All lines below must be repeated exactly, with the pictures omitted.

[Start of Attachment]

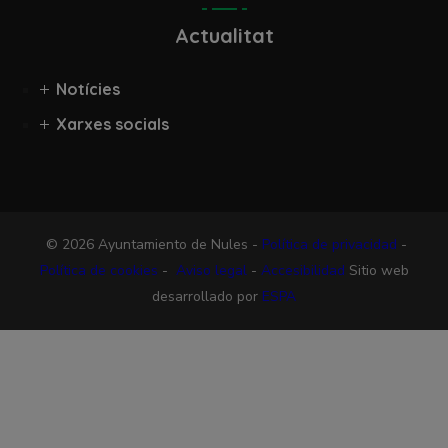
Actualitat
Notícies
Xarxes socials
© 2026 Ayuntamiento de Nules -
Política de privacidad
-
Política de cookies
-
Aviso legal
-
Accesibilidad
Sitio web
desarrollado por
ESPA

[End of Attachment]

• **Task output**:
Actualitat
Notícies
Xarxes socials
© 2026 Ayuntamiento de Nules -
Política de privacidad
-
Política de cookies
-
Aviso legal
-
Accesibilidad
Sitio web
desarrollado por
ESPA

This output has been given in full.